Plaintiff presented a third time at Mercy Medical Center for emergency-room care on August 12, 2008. He described having chest pain off and on since the previous afternoon and reported numbness on his left side and then his whole body. Tr. 495-502. After multiple tests he was discharged with instructions to return if his chest pain changed in character. Tr. 497.

Plaintiff presented a fourth time at the emergency room of Mercy Medical Center on November 11, 2008, describing symptoms of dizziness, nausea, headache, high blood pressure, left-side chest pain, and left arm cramps. Tr. 491. Plaintiff was treated with Meclizine, an anti-nausea medication; his blood pressure decreased from 194/97 to 167/105; and he was discharged with prescriptions for medication to treat high blood pressure. Tr. 492.

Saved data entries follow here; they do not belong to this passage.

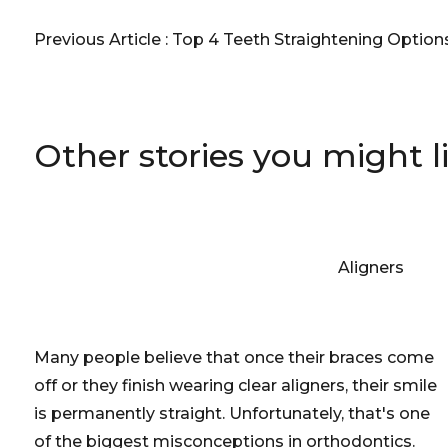
Previous Article :
Top 4 Teeth Straightening Options
Other stories you might l
Aligners
Many people believe that once their braces come
off or they finish wearing clear aligners, their smile
is permanently straight. Unfortunately, that's one
of the biggest misconceptions in orthodontics.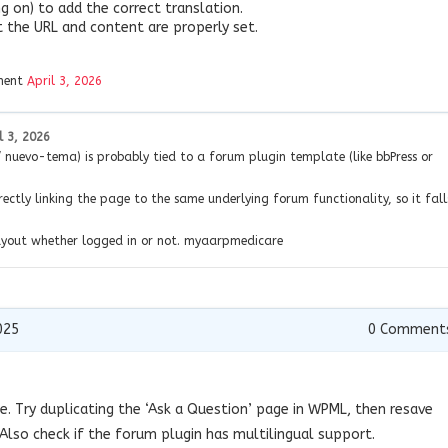
g on) to add the correct translation.
at the URL and content are properly set.
ment
April 3, 2026
l 3, 2026
nuevo-tema) is probably tied to a forum plugin template (like bbPress or
rectly linking the page to the same underlying forum functionality, so it fall
layout whether logged in or not. myaarpmedicare
025
0
Comment
ue. Try duplicating the ‘Ask a Question’ page in WPML, then resave
Also check if the forum plugin has multilingual support.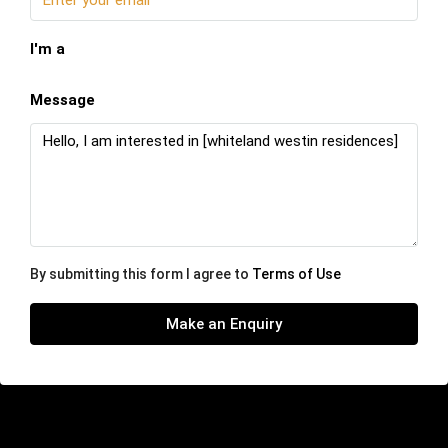
I'm a
Message
By submitting this form I agree to
Terms of Use
Make an Enquiry
Similar Listings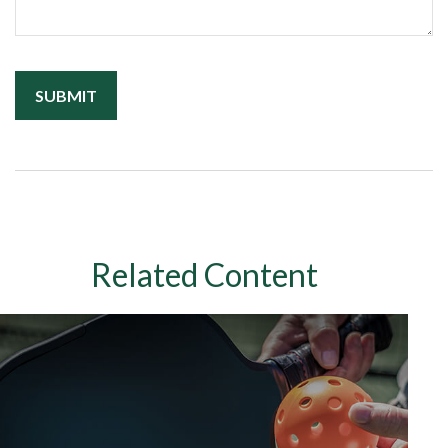
Related Content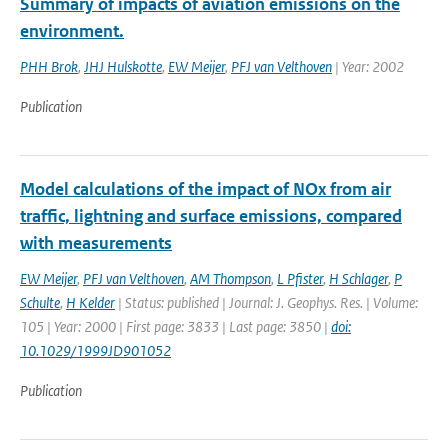
Summary of impacts of aviation emissions on the
environment.
PHH Brok
,
JHJ Hulskotte
,
EW Meijer
,
PFJ van Velthoven
| Year: 2002
Publication
Model calculations of the impact of NOx from air
traffic, lightning and surface emissions, compared
with measurements
EW Meijer
,
PFJ van Velthoven
,
AM Thompson
,
L Pfister
,
H Schlager
,
P
Schulte
,
H Kelder
| Status: published | Journal: J. Geophys. Res. | Volume:
105 | Year: 2000 | First page: 3833 | Last page: 3850 |
doi:
10.1029/1999JD901052
Publication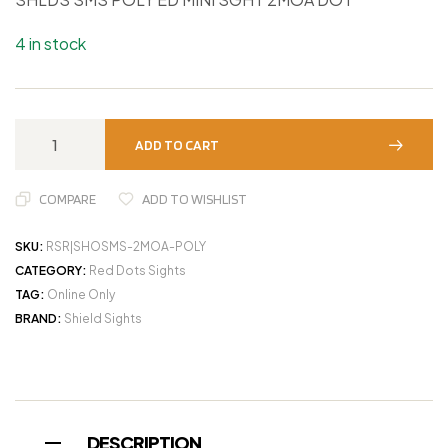
4 in stock
ADD TO CART
COMPARE
ADD TO WISHLIST
SKU:
RSR|SHOSMS-2MOA-POLY
CATEGORY:
Red Dots Sights
TAG:
Online Only
BRAND:
Shield Sights
DESCRIPTION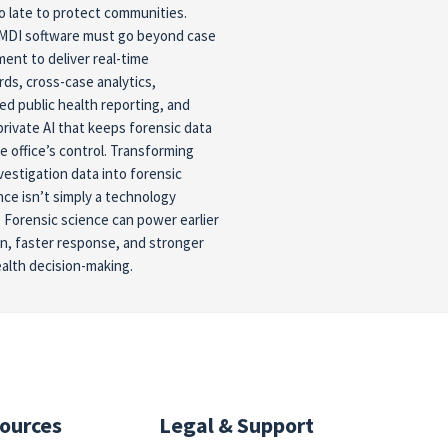
oo late to protect communities.
MDI software must go beyond case
nt to deliver real-time
ds, cross-case analytics,
d public health reporting, and
private AI that keeps forensic data
e office’s control. Transforming
vestigation data into forensic
ence isn’t simply a technology
 Forensic science can power earlier
n, faster response, and stronger
ealth decision-making.
ources
Legal & Support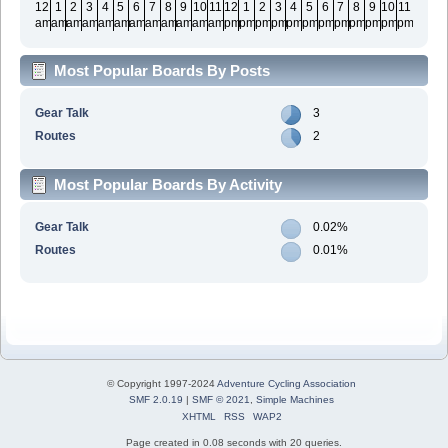
12
1
2
3
4
5
6
7
8
9
10
11
12
1
2
3
4
5
6
7
8
9
10
11
am
am
am
am
am
am
am
am
am
am
am
am
pm
pm
pm
pm
pm
pm
pm
pm
pm
pm
pm
pm
Most Popular Boards By Posts
Gear Talk
3
Routes
2
Most Popular Boards By Activity
Gear Talk
0.02%
Routes
0.01%
© Copyright 1997-2024
Adventure Cycling Association
SMF 2.0.19
|
SMF © 2021
,
Simple Machines
XHTML
RSS
WAP2
Page created in 0.08 seconds with 20 queries.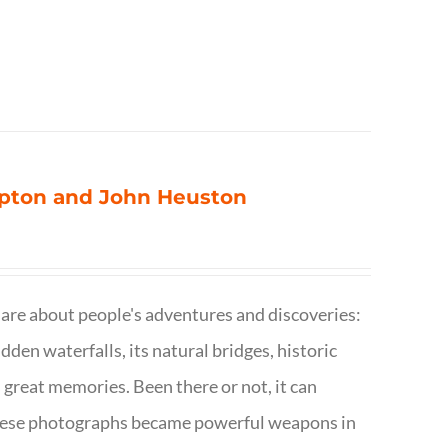
ompton and John Heuston
are about people's adventures and discoveries:
dden waterfalls, its natural bridges, historic
 great memories. Been there or not, it can
w these photographs became powerful weapons in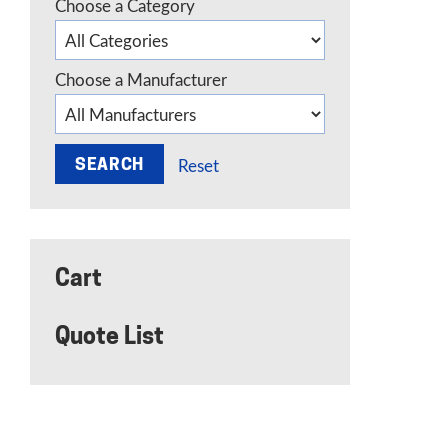
Choose a Category
Choose a Manufacturer
Reset
Cart
Quote List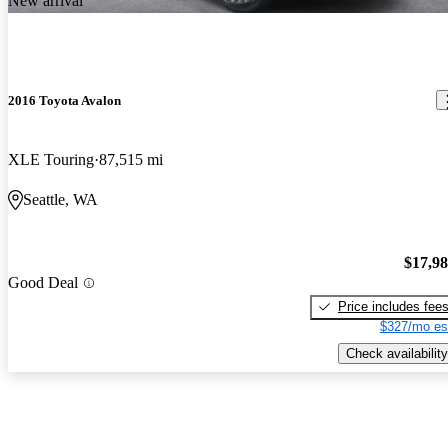
New arrival
2016 Toyota Avalon
XLE Touring
87,515 mi
Seattle, WA
$17,9
Good Deal
Price includes fee
$327/mo es
Check availability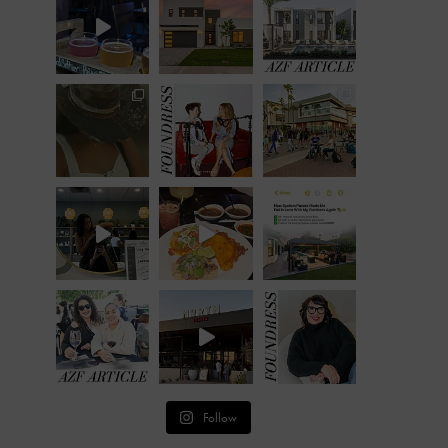
Follow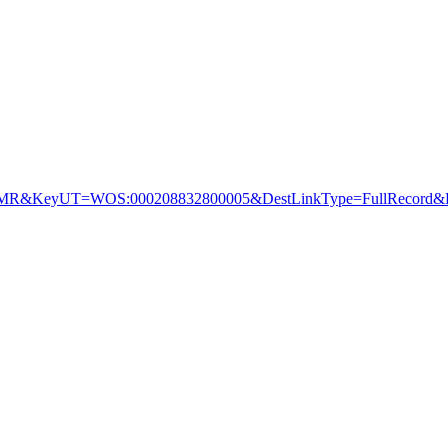
&KeyUT=WOS:000208832800005&DestLinkType=FullRecord&De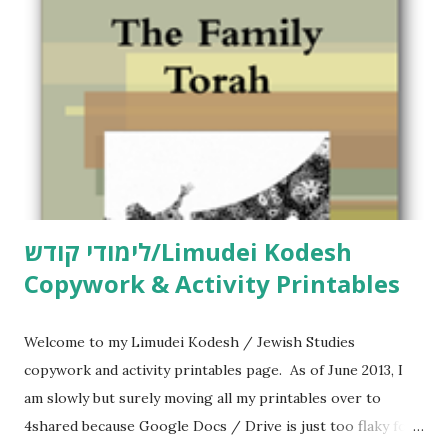
לימודי קודש/Limudei Kodesh
Copywork & Activity Printables
Welcome to my Limudei Kodesh / Jewish Studies
copywork and activity printables page. As of June 2013, I
am slowly but surely moving all my printables over to
4shared because Google Docs / Drive is just too flaky for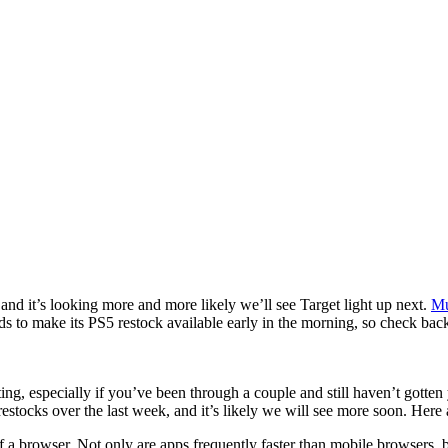
and it’s looking more and more likely we’ll see Target light up next.
Mu
tends to make its PS5 restock available early in the morning, so check 
ting, especially if you’ve been through a couple and still haven’t gott
stocks over the last week, and it’s likely we will see more soon. Here a
 a browser. Not only are apps frequently faster than mobile browsers, but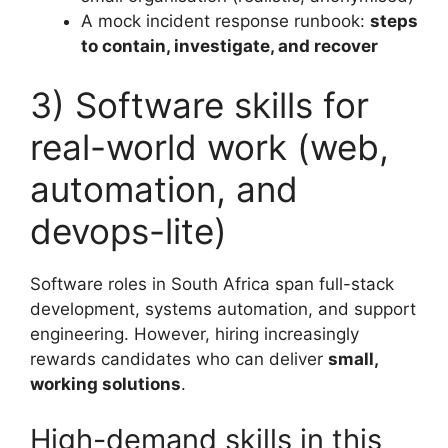
A mock incident response runbook:
steps
to contain, investigate, and recover
3) Software skills for
real-world work (web,
automation, and
devops-lite)
Software roles in South Africa span full-stack
development, systems automation, and support
engineering. However, hiring increasingly
rewards candidates who can deliver
small,
working solutions
.
High-demand skills in this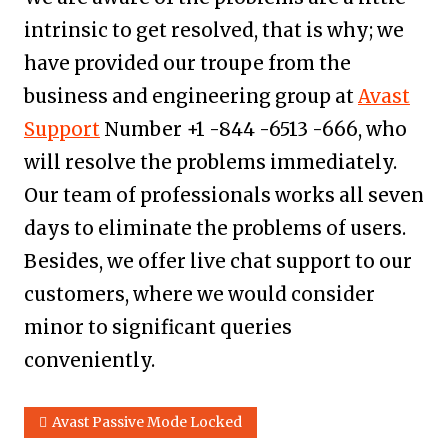
intrinsic to get resolved, that is why; we
have provided our troupe from the
business and engineering group at
Avast
Support
Number +1 -844 -6513 -666, who
will resolve the problems immediately.
Our team of professionals works all seven
days to eliminate the problems of users.
Besides, we offer live chat support to our
customers, where we would consider
minor to significant queries
conveniently.
Avast Passive Mode Locked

Plaintiff made two additional visits to the emergency room at Providence Medford Medical Center on February 20, 2009, and March 1, 2010. Tr. 585-87, 705-07. His records from the first visit list his initial chief complaint as left-side body pain and numbness and note Plaintiff was a "poor historian." Tr. 585. His records from the second visit indicate he presented describing symptoms of chest pain and also sharp pain that traveled around. Tr. 705. At both visits Plaintiff's symptoms included bradycardia, and Plaintiff received, among other tests, a chest x-ray and an EKG. Ultimately Plaintiff was discharged to walk home. Tr. 587, 707.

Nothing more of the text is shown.